Strong scaling and weak scaling in Parallel Computing

When working with parallel computing, it is important to evaluate the performance of algorithms as the number of processors or nodes is increased. Two common metrics used to assess performance in parallel computing are strong scaling and weak scaling. These metrics help understand how well a parallel system can handle increasing computational demands as resources are added.

Strong Scaling

Strong scaling refers to the ability of a parallel system to solve a fixed-size problem faster as more computational resources (such as CPUs or nodes) are added. The key idea here is that the problem size remains constant while the number of processors increases. Strong scaling measures how efficiently the parallel system can reduce the execution time by dividing the work across more processors.

  • Goal: Minimize the time to complete a fixed-size problem as the number of processors increases.
  • Ideal Scaling: In an ideal scenario, adding more processors would reduce the execution time proportionally, meaning that doubling the number of processors would halve the execution time.

Example of Strong Scaling: Suppose we have a computational problem that takes 1000 seconds to solve on 1 processor. If we add more processors, strong scaling aims to reduce the solution time. For example, if the problem takes 500 seconds with 2 processors, 250 seconds with 4 processors, and 125 seconds with 8 processors, this demonstrates ideal strong scaling.

However, strong scaling is limited by factors such as:

  • Overhead of Parallelization: Increased communication between processors can introduce overhead that reduces the expected performance gain.
  • Load Balancing: Not all problems can be evenly divided, leading to idle processors or unbalanced workloads, which can hinder scaling efficiency.
  • Amdahl's Law: This law shows that the maximum performance improvement from parallelization is limited by the serial portion of the code. Even with an infinite number of processors, the speedup is constrained by the time spent in the non-parallelizable part of the code.

Weak Scaling

Weak scaling, on the other hand, evaluates how the performance of a parallel system changes as both the problem size and the number of processors are increased proportionally. In weak scaling, the goal is to maintain constant computational workload per processor as you increase the number of processors. The problem size grows with the number of processors, so each processor is assigned an equal portion of the problem.

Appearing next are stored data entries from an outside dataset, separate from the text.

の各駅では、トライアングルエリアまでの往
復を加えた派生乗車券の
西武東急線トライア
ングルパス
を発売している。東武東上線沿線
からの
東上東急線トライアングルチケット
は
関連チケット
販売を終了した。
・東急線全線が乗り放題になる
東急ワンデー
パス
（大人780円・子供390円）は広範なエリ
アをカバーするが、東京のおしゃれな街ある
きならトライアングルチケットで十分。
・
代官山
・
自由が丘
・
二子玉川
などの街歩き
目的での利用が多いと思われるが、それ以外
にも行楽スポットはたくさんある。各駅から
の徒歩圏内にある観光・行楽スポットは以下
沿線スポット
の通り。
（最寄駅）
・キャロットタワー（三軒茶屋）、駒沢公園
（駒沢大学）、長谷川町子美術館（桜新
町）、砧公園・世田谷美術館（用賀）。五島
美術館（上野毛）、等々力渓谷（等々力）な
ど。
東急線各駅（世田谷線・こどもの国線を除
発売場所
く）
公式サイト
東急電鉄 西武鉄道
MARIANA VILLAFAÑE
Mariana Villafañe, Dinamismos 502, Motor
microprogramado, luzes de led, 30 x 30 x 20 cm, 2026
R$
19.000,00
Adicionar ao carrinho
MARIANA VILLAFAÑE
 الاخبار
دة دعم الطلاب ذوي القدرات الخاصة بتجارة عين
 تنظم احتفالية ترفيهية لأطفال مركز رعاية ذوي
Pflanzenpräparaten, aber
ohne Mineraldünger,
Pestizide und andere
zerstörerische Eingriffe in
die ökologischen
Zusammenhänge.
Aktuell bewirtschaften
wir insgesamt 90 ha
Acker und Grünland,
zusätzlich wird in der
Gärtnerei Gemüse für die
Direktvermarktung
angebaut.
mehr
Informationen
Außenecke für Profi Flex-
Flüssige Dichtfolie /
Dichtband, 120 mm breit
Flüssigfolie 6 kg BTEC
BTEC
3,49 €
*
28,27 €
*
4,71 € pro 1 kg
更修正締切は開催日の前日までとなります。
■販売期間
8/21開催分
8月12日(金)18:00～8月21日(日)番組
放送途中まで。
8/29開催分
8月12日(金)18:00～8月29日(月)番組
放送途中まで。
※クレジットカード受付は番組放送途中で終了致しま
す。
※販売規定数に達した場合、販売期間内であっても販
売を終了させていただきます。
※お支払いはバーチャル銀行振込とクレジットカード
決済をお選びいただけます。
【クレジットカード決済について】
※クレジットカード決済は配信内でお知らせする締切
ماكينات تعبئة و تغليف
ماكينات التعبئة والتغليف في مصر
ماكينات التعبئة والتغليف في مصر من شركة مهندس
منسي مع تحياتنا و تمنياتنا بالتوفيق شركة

  • Goal: Maintain the same workload per processor as more processors are added, while keeping the total computation proportional to the number of processors.
  • Ideal Scaling: In an ideal weak scaling scenario, as you increase the number of processors, the time to solve the problem should remain constant because each processor handles an equal share of the increasing workload.

Example of Weak Scaling: Consider a scenario where you are solving a problem that takes 1000 seconds on 1 processor. If you double the number of processors to 2, the problem size also doubles, and the workload per processor remains the same. In an ideal weak scaling scenario, if the problem size increases proportionally, the execution time should also remain close to 1000 seconds, as long as the problem is balanced and the communication overhead does not grow too large.

Weak scaling is often more relevant in situations where large problems need to be solved and where the number of processors must be increased to handle the growing size of the problem. Weak scaling helps determine how well a parallel system can handle increasing problem sizes.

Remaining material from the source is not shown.